Therapie der ursprünglichen Schmerzen nötig
Ein Entzug alleine löst das Kopfschmerzproblem nicht, es müssen auch die ursprünglichen Kopfschmerzen medizinisch korrekt behandelt werden, denn die Ursachen für den übermäßigen Tablettengebrauch – die häufigen Migräne- und Kopfschmerzattacken – sind mit einem Entzug noch nicht aus der Welt. Geschieht dies nicht, droht ein Rückfall in alte Verhaltensmuster und der Patient greift wieder ständig zu Tabletten.
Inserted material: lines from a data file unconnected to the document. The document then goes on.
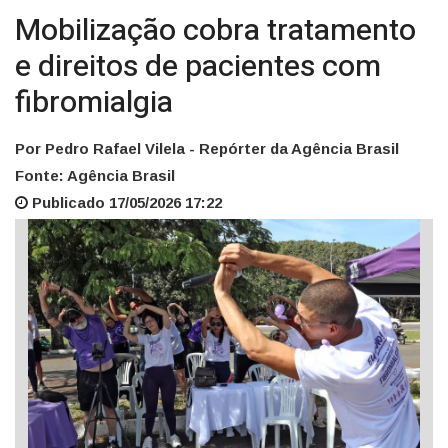
Mobilização cobra tratamento
e direitos de pacientes com
fibromialgia
Por Pedro Rafael Vilela - Repórter da Agência Brasil
Fonte: Agência Brasil
Publicado 17/05/2026 17:22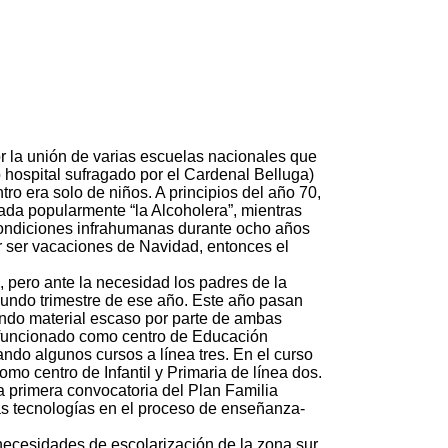
or la unión de varias escuelas nacionales que
o hospital sufragado por el Cardenal Belluga)
tro era solo de niños. A principios del año 70,
inada popularmente “la Alcoholera”, mientras
condiciones infrahumanas durante ocho años
or ser vacaciones de Navidad, entonces el
 pero ante la necesidad los padres de la
segundo trimestre de ese año. Este año pasan
ando material escaso por parte de ambas
, funcionado como centro de Educación
ndo algunos cursos a línea tres. En el curso
mo centro de Infantil y Primaria de línea dos.
la primera convocatoria del Plan Familia
vas tecnologías en el proceso de enseñanza-
 necesidades de escolarización de la zona sur,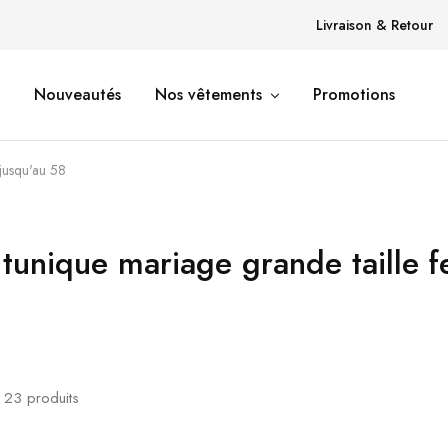
Livraison & Retour
Nouveautés
Nos vêtements
Promotions
jusqu'au 58
tunique mariage grande taille 
e
23
produits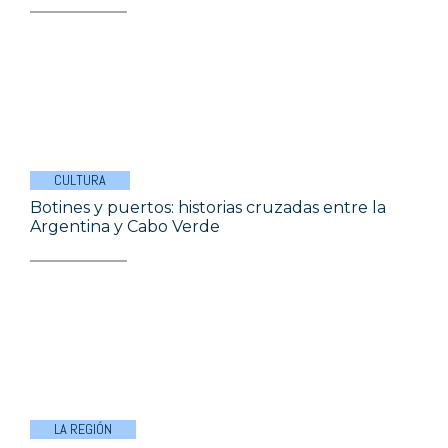
CULTURA
Botines y puertos: historias cruzadas entre la
Argentina y Cabo Verde
LA REGIÓN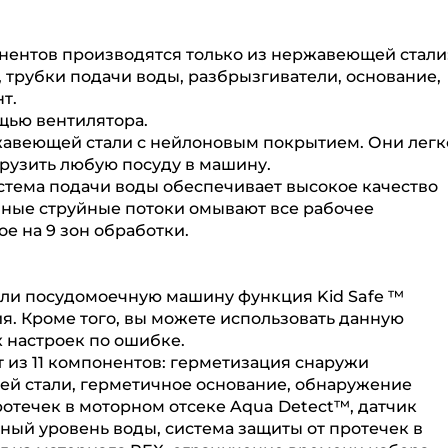
онентов производятся только из нержавеющей стали
трубки подачи воды, разбрызгиватели, основание,
т.
ощью вентилятора.
ержавеющей стали с нейлоновым покрытием. Они легк
грузить любую посуду в машину.
стема подачи воды обеспечивает высокое качество
ные струйные потоки омывают все рабочее
е на 9 зон обработки.
тили посудомоечную машину функция Kid Safe ™
я. Кроме того, вы можете использовать данную
 настроек по ошибке.
т из 11 компонентов: герметизация снаружи
ей стали, герметичное основание, обнаружение
отечек в моторном отсеке Aqua Detect™, датчик
ный уровень воды, система защиты от протечек в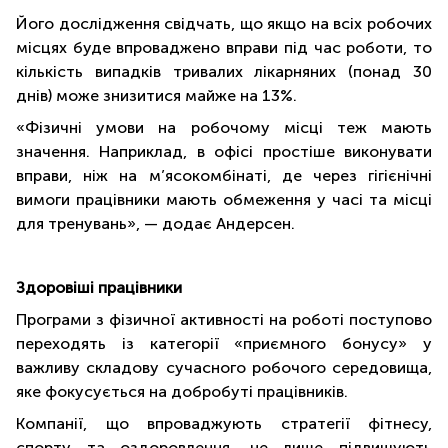
Його дослідження свідчать, що якщо на всіх робочих
місцях буде впроваджено вправи під час роботи, то
кількість випадків тривалих лікарняних (понад 30
днів) може знизитися майже на 13%.
«Фізичні умови на робочому місці теж мають
значення. Наприклад, в офісі простіше виконувати
вправи, ніж на м’ясокомбінаті, де через гігієнічні
вимоги працівники мають обмеження у часі та місці
для тренувань», — додає Андерсен.
Здоровіші працівники
Програми з фізичної активності на роботі поступово
переходять із категорії «приємного бонусу» у
важливу складову сучасного робочого середовища,
яке фокусується на добробуті працівників.
Компанії, що впроваджують стратегії фітнесу,
спорту та оздоровлення, не лише підвищують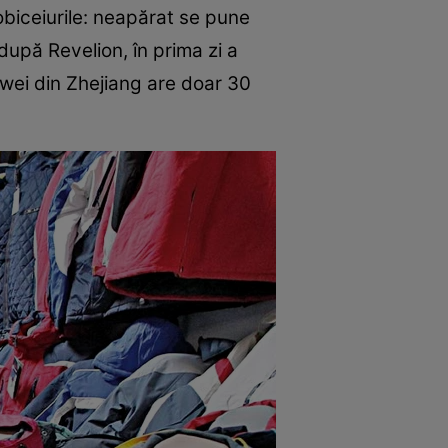
obiceiurile: neapărat se pune
după Revelion, în prima zi a
gwei din Zhejiang are doar 30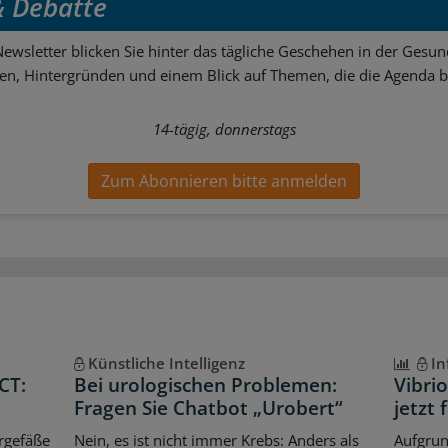
 & Debatte
ewsletter blicken Sie hinter das tägliche Geschehen in der Gesund
sen, Hintergründen und einem Blick auf Themen, die die Agenda 
14-tägig, donnerstags
Zum Abonnieren bitte anmelden
Künstliche Intelligenz
In
CT:
Bei urologischen Problemen:
Vibri
Fragen Sie Chatbot „Urobert“
jetzt 
rgefäße
Nein, es ist nicht immer Krebs: Anders als
Aufgrun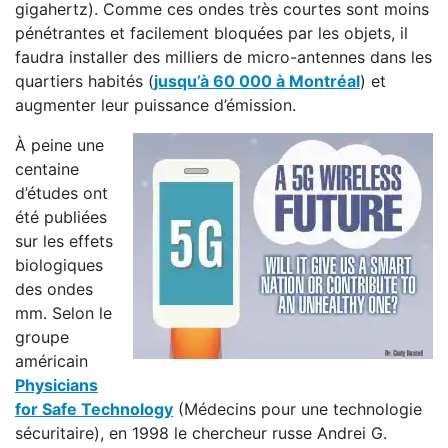
gigahertz). Comme ces ondes très courtes sont moins
pénétrantes et facilement bloquées par les objets, il
faudra installer des milliers de micro-antennes dans les
quartiers habités (
jusqu’à 60 000 à Montréal
) et
augmenter leur puissance d’émission.
À peine une
centaine
d’études ont
été publiées
sur les effets
biologiques
des ondes
mm. Selon le
groupe
américain
Physicians
for Safe Technology
(Médecins pour une technologie
sécuritaire), en 1998 le chercheur russe Andrei G.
Nach einer Medikamentenpause (Entzug) ist die Einnahme eines Schmerzmittels bei Kopfschmerzen zwar wieder möglich, man sollte aber unbedingt lernen, mit den Schmerzmitteln sparsam umzugehen und sie nur an maximal zehn Tagen pro Monat zu verwenden. Im Fall von chronischer Migräne oder chronischem Spannungskopfschmerz wird versucht, mit einer medikamentösen Prophylaxe die Kopfschmerzattacken gering zu halten, damit insgesamt weniger Kopfschmerzmittel eingenommen werden müssen.
Eine Therapie gegen die ursprünglichen Migräne- oder Spannungskopfschmerzen besteht nicht nur aus der Einnahme von Medikamenten, sondern auch in Entspannungstechniken, wenn möglich in Ausdauersport und Methoden der Stressbewältigung. In vielen Fällen ist auch eine Verhaltenstherapie sinnvoll, in der der Patient erlernt, wie er auf Schmerzen gut reagieren kann und sein Leiden damit reduziert.